Echó a andar con las manos en los bolsillos. Al pasar junto a la tabernita de la esquina se le unió discretamente Bartolo y juntos siguieron caminando sin cambiar palabra. Al cabo de un rato, Bartolo, que lo miraba de hito en hito a través de los cristales gordos de sus gafas, se aventuró a preguntarle:

—¿Qué? ¿Qué han dicho?

—¡Los guarros! —gruñó Daniel—. No han querido oírme. ¡Y han hecho bien, porque si me dejan hablar...!

—Entonces... El sábado, a la calle. ¿No es eso?

—¡A la calle, a la calle! ¿Pero es que ahora se puede estar en la calle? ¿Crees tú que es como antes? ¡Que se enteren tus vecinos de que te han despedido de la fábrica por fascista y verás lo que tardan las milicias en echarte mano y darte un paseo!

—¿Qué hacemos entonces?

—¡No sé...! Seguir yendo al trabajo mientras nos dejen, volver al consejo obrero, discutir, patalear y, en último caso, partirle la cara a uno de esos canallas de delegados. Todo, menos consentir que nos tiren como ratas muertas. ¿No ves que si un consejo obrero te expulsa de la fábrica lo de menos es que quedes sin jornal? ¡Es que te matan al revolver una esquina!

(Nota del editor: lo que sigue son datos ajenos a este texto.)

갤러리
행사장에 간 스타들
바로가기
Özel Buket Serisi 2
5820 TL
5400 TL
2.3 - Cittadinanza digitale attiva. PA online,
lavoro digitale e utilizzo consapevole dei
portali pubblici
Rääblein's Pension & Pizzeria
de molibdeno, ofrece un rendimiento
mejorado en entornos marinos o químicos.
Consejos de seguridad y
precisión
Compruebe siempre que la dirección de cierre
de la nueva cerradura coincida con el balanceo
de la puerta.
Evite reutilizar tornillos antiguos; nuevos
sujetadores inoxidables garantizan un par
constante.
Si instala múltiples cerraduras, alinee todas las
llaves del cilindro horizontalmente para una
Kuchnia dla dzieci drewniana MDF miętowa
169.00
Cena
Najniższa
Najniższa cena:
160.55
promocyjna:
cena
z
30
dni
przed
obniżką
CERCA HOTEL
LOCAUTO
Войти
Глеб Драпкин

—¿Crees tú que no me paso yo el día entero esperando de hora en hora que las milicias me quiten del torno y me saquen del taller para matarme?

—¡Asesinos!

—Desengáñate, Daniel. Quizá sea más peligroso quedarse en el taller. Ellos necesitan las plazas para los parados del sindicato, para los suyos, para sus protegidos. Y a lo mejor te matan sólo para que haya una vacante. Más vale dejarla por las buenas y salvar el pellejo.

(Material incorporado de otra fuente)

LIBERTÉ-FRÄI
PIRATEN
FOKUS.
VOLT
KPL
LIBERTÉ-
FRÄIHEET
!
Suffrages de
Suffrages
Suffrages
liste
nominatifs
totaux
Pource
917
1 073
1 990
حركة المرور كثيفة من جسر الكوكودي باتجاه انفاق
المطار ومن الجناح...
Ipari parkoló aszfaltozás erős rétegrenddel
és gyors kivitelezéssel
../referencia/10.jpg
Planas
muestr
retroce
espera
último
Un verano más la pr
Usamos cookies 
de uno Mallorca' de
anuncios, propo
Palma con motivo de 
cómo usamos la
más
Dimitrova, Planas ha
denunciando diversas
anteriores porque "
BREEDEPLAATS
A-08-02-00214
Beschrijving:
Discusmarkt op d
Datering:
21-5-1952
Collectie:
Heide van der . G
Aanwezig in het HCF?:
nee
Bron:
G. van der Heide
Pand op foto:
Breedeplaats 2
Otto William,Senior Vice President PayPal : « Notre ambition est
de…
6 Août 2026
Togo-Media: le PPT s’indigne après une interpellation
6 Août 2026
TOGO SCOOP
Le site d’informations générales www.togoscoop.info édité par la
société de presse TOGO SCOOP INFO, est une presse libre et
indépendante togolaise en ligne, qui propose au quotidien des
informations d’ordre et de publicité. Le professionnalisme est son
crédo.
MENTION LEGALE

—¡Pero a mí por qué me van a matar! —vociferaba frenético Daniel.

—Porque eres un lacayo de la burguesía. ¿No te lo han

dicho? —¿Porque soy un lacayo de la burguesía o porque no he

sido un lacayo de ellos?

—Es igual. ¿Por qué les echó a ellos el patrón cuando fracasó la revolución de octubre? ¿Por qué mató la guardia civil a todos los que los patrones quisieron? Porque no estaban del otro lado, porque no se sometían, porque no se humillaban. Pues lo mismo te exigen ahora los del sindicato para no matarte: que te sometas, que te humilles. —¿Pero yo no gano mi jornal trabajando? —¡El trabajo! ¡Bah! ¡Hay demasiados hombres que trabajen! El trabajo lo daban antes como una limosna los patrones; ahora lo dan como un premio los sindicatos. Teníamos que haber hecho méritos revolucionarios. ¡Si aún nos diesen tiempo para hacerlos!

—No; no nos quieren. ¿No has visto que el consejo obrero no me ha dejado siquiera defenderme?

—Sólo hay un medio para salvarse, Daniel, y yo voy a intentarlo. —¿Cuál?

—Los delegados del consejo obrero, socialistas y comunistas casi todos, no consienten que vivan y trabajen más que los obreros revolucionarios, y ni tú ni yo lo somos; al contrario, nos acusan de fascistas...

—Yo no lo he sido nunca.

—Es lo mismo. Estabas sometido al patrón, reconocías su autoridad, acatabas su derecho, te plegabas a sus caprichos, obedecías... No te van a aceptar nunca los socialistas ni los comunistas...

—Y entonces...

—Es muy sencillo...

Hizo una pausa y agregó:

—Hazte anarquista.

—¡Yo anarquista!

—Tú y yo anarquistas, sí. No tenemos otra salida. Mira, Daniel, los anarquistas son tan revolucionarios como los marxistas del consejo obrero o más; son fuertes, tienen armas, se hacen respetar, defienden a los suyos. Hoy, el obrero que no tenga su carné de un sindicato revolucionario es un paria al que cualquier miliciano puede matar como a un perro. Los comunistas no nos van a dar el carné. Nos lo darán los anarquistas, que necesitan obreros de verdad en sus sindicatos. Tan revolucionarios como los de la UGT seremos con nuestro carné de la CNT en el bolsillo. ¡Vamos por él!